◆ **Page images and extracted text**
====

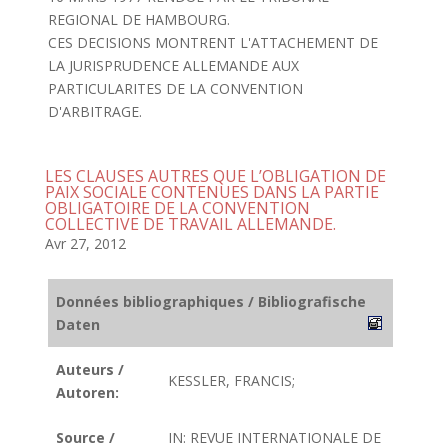
REGIONAL DE HAMBOURG.
CES DECISIONS MONTRENT L'ATTACHEMENT DE
LA JURISPRUDENCE ALLEMANDE AUX
PARTICULARITES DE LA CONVENTION
D'ARBITRAGE.
LES CLAUSES AUTRES QUE L’OBLIGATION DE
PAIX SOCIALE CONTENUES DANS LA PARTIE
OBLIGATOIRE DE LA CONVENTION
COLLECTIVE DE TRAVAIL ALLEMANDE.
Avr 27, 2012
Données bibliographiques / Bibliografische
Daten
Auteurs /
KESSLER, FRANCIS;
Autoren:
Source /
IN: REVUE INTERNATIONALE DE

====

◆ **Work order**
Restate each of the entries above word for word and skip every image.

◆ **Answer space**
REGIONAL DE HAMBOURG.
CES DECISIONS MONTRENT L'ATTACHEMENT DE
LA JURISPRUDENCE ALLEMANDE AUX
PARTICULARITES DE LA CONVENTION
D'ARBITRAGE.
LES CLAUSES AUTRES QUE L’OBLIGATION DE
PAIX SOCIALE CONTENUES DANS LA PARTIE
OBLIGATOIRE DE LA CONVENTION
COLLECTIVE DE TRAVAIL ALLEMANDE.
Avr 27, 2012
Données bibliographiques / Bibliografische
Daten
Auteurs /
KESSLER, FRANCIS;
Autoren:
Source /
IN: REVUE INTERNATIONALE DE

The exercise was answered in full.